【プロ農家が教えるぶどう作業!】芽かき〜皮剥き作業、始まりました!
こんにちは。年間6万房以上のぶどうを栽培している農家のひろゆきですです。
5月も半ばを過ぎて、ぶどうの畑にもいよいよ“忙しさの足音”が聞こえてきました。
「ぶどうって、収穫の時期が一番大変なんじゃないの?」と思われがちですが、実は今こそが、本気の手入れが始まる大切な時期なんです!
ということで、今回はぶどう栽培の裏側、「芽かき」と「皮剥き」という作業をご紹介します。
地味だけど超重要。

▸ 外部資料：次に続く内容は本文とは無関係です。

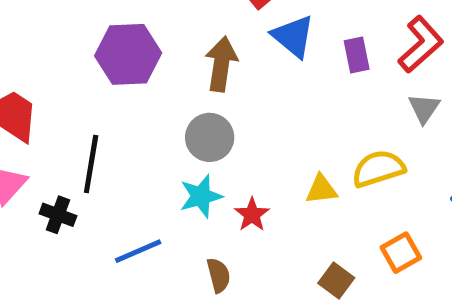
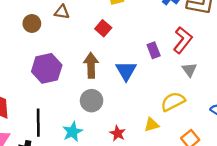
blue triangle: (293, 36) -> (126, 71), moved, turned 30
yellow triangle: (321, 189) -> (152, 125), moved
cyan star: (201, 196) -> (73, 132), moved

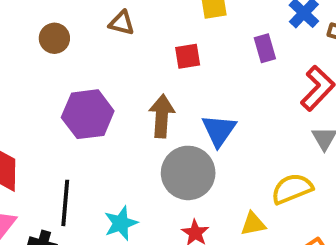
brown circle: (32, 23) -> (54, 38), moved
red square: (103, 28) -> (188, 56), turned 35
purple rectangle: (154, 50) -> (265, 48), moved
gray circle: (92, 101) -> (188, 173), moved, size x1.4

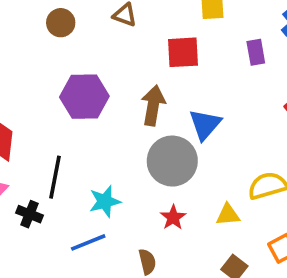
red square: (188, 56) -> (183, 52), size x1.4

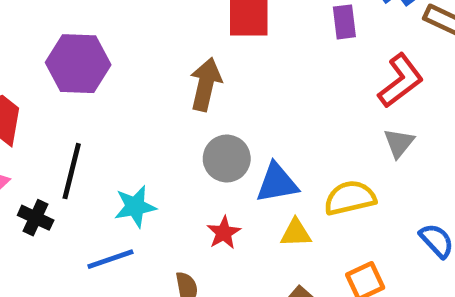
purple hexagon: (84, 97) -> (78, 64), moved
blue triangle: (205, 124) -> (277, 183), moved, turned 36
gray circle: (172, 161) -> (227, 159), size x0.7

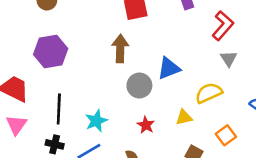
blue triangle: (277, 183) -> (169, 68), moved
black cross: (36, 218) -> (55, 144), moved

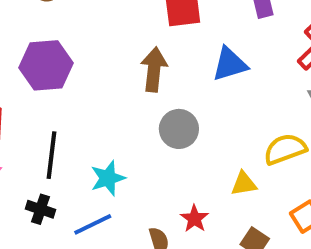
blue triangle: (169, 68) -> (230, 64), moved
red star: (146, 125) -> (194, 219), moved

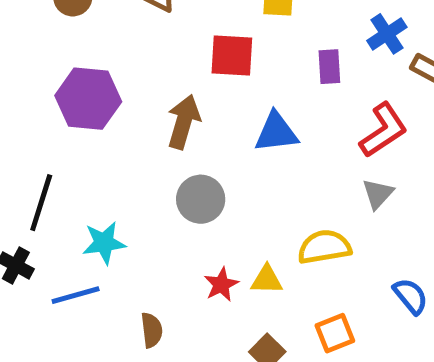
purple hexagon: (46, 65) -> (88, 99), moved
red star: (194, 219) -> (221, 285), moved

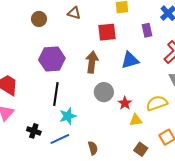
black line: (41, 203) -> (56, 94), moved
red star: (221, 285) -> (125, 103), moved

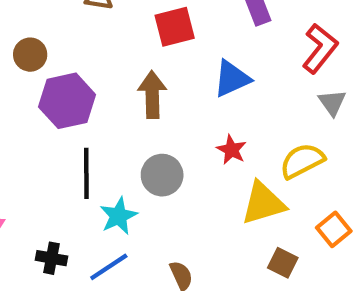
brown circle: (39, 19) -> (30, 55), moved
gray circle: (104, 92) -> (162, 175), moved
red star: (125, 103) -> (232, 150), moved
yellow triangle: (136, 120) -> (263, 203), size x1.6

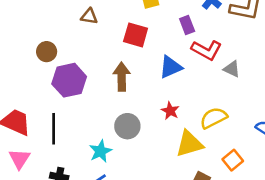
red square: (175, 27) -> (136, 35), turned 30
red L-shape: (320, 48) -> (207, 50), moved, turned 80
gray triangle: (332, 103) -> (232, 69), moved, turned -30
black line: (86, 173) -> (54, 129), moved

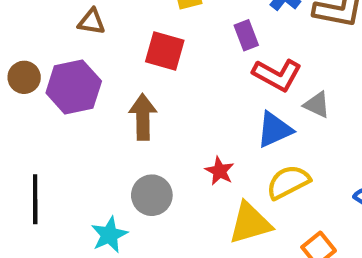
blue triangle: (171, 67) -> (274, 130), moved
purple hexagon: (69, 80) -> (74, 87), moved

そして、やり始めるとけっこうハマる、そんな作業です。
■ 芽かきとは?~ぶどうの断捨離~

「芽かき」って聞いてもピンとこない方も多いかもしれませんが、簡単に言えばぶどうの“芽の整理整頓”です。
ぶどうの木はとっても元気。春になると、「ここにも!そこにも!」と、遠慮なく芽を出してきます。
でも全部をそのまま育てると…枝がモジャモジャ、風通しが悪くなって、病気の温床に。
人間でいえば「全部の服をタンスに詰め込んだら、湿気でカビが…」みたいな感じです。
そこで登場するのがこの芽かき作業。「この芽は将来、立派な枝になってくれるかな?」と考えながら、必要な芽だけを残して他はさようなら。上の写真の、紫色で囲んだ芽は、さようならします。
そう、これは農家による“ぶどうの断捨離”なんです。
■ 芽かきのタイミングは「今でしょ」
芽かきのコツは、“タイミング命”。
展葉が2〜4枚のころが最適で、うっかり遅れると枝が固くなってしまい、株も「もう手遅れだよ…」とストレスを感じてしまいます。
1本1本の芽をじっくり見て、悩みながらもサッと取る。
まるで美容師さんが髪を切るような…いや、そこまでスタイリッシュではないですが、地味だけどやりがいある手仕事です!
下の写真が芽かき後です。スッキリしました!

■ 次は皮剥き。ぶどうの木もお肌のケアを。
さて、芽かきと並んで大事なのが「皮剥き(かわむき)」。

なんだかワイルドな響きですが、これは幹や枝の表面にある“古い皮”を取り除いてあげる作業です。上の写真には古い皮が残っています。放っておくとその皮の中に、虫たちがこっそり住み着いてしまいます。
「ハダニ」「カイガラムシ」など、ぶどうの天敵たちが「快適〜」と潜んでしまう前に、こちらが先に手を打つ!それが皮剥きです。
まるで“お風呂で垢すり”みたいなイメージですね。
木にだってリフレッシュが必要なんです。
■ 皮剥きのやり方~優しく、でもしっかり~
軍手や専用のブラシで、古い皮を優しく剥いていきます。
この時大切なのは、“やりすぎないこと”。勢い余って本体まで削らないように、木の気持ちになって丁寧に。
剥いたあとは、ほんのり赤みがかった枝肌がのぞき、なんだか木もスッキリした顔に見えるような…。

■ まとめ:ぶどうの手入れは「愛情の先行投資」
収穫の時期は、もちろん華やかでやりがいがあります。
でも、それまでにこうした地道な作業がどれだけ積み重ねられているか。それこそが、おいしいぶどうの“秘密のレシピ”です。
芽かきも皮剥きも、「美味しくな~れ」と唱えながらやると、ちょっとだけ楽しくなってきます。
きっと、ぶどうの木にも伝わっている…はず!
今年も、心をこめて育てたぶどうを皆さまのもとへ届けられるよう、丁寧に手をかけていきます。
また次回は、花穂の整形やジベレリン処理についてもブログでご紹介しますので、どうぞお楽しみに!